Three dozen people, from Code Pink, ANSWER Coalition and Popular Resistance and the Black Alliance for Peace, have illegally invaded the Venezuelan embassy in Washington for around a month. None of them are Venezuelan nor speak any Spanish. They have impeded the legitimate Venezuelan ambassador also have not allowed the embassy to work for us who hold that citizenship and need its services.

It is incredibly heartbreaking how these people are fighting for a cause which is killing people and separating families, and also it is incredibly ironic how this people are fighting against an alleged invasion while performing an invasion themselves. A feminist organization like Code Pink fights for this cause when Chavez and Maduro’s regime goes against feminism: it has not legalized abortion, protected victims of gender and domestic violence, or provided contraception.
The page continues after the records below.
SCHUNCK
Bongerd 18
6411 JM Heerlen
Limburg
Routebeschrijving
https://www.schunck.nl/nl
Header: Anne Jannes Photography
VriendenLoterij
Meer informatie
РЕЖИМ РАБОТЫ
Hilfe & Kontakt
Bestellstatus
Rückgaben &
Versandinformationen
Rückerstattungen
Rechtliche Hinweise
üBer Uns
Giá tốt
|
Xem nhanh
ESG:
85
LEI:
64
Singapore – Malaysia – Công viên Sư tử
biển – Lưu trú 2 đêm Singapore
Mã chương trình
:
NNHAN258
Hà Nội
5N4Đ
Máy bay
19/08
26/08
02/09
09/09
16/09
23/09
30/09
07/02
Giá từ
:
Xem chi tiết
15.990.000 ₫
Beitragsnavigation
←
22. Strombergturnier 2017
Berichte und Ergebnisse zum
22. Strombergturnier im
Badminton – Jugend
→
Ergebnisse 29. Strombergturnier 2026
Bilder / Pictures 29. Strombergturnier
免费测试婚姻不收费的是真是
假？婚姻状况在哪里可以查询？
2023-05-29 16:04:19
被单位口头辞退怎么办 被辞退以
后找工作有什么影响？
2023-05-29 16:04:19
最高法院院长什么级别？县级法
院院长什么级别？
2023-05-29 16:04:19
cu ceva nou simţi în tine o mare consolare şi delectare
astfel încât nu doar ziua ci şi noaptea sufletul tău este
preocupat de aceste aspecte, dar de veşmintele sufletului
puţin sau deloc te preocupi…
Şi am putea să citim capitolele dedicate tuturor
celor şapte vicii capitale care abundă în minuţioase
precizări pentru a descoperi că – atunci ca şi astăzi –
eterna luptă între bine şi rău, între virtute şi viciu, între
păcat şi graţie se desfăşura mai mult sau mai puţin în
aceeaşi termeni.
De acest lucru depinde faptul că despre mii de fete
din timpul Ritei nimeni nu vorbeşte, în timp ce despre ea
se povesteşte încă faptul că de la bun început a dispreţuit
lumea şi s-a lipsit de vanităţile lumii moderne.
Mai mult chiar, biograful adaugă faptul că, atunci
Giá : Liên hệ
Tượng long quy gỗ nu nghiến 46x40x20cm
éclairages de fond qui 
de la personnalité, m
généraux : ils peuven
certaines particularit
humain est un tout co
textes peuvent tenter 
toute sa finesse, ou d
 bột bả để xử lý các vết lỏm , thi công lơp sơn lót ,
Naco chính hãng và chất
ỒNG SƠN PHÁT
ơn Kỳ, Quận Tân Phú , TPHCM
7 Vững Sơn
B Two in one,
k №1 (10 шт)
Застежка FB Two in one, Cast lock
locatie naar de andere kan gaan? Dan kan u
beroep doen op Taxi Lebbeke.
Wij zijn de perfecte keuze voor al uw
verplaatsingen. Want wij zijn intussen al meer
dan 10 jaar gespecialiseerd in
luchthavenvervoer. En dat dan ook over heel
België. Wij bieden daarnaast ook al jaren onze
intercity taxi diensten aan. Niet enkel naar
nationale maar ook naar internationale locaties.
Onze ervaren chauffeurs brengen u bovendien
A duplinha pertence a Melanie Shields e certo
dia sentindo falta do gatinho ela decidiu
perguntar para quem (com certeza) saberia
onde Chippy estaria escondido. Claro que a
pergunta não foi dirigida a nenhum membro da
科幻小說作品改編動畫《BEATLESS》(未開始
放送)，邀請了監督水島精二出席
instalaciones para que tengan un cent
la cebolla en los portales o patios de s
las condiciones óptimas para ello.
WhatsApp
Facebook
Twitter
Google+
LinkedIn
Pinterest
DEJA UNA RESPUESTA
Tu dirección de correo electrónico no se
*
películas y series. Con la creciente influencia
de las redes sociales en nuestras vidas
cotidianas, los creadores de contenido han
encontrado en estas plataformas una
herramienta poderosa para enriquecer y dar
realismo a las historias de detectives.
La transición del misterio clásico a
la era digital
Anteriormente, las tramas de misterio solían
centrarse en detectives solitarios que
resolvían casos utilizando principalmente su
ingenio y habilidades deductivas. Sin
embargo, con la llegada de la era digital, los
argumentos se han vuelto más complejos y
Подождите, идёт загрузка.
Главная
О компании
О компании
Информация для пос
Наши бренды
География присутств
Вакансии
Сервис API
It threatens mothers of patients if they denounce the health system, and does not allow importation of tampons.

Venezuelan protesters in Washington have camped 24/7 outside the embassy and are asking the invaders to leave. On May 13, federal agents gave the invaders an eviction order.

Republicans use the topic to boost their names as the 2020 elections approach and the Democrats are more divided than ever. House Speaker Nancy Pelosi of California and Rep. Donna Shalala of Florida have met with Vecchio and sent messages of support while progressives like Ilhan Omar, Bernie Sanders and Alexandria Ocasio-Cortez have joined the ideals of the “liberal” Americans who blame sanctions and Trump’s support of Guaido. With this partisan focus in the media, we are losing sight the bigger issue: the struggle of the Venezuelan people.

Undoubtedly, the best way to help with what is happening in Venezuela is to keep reading the news on what is going on and address any misinformation. I encourage you to find your local Venezuelan community and stay informed about tuned to any donation drives they may hold.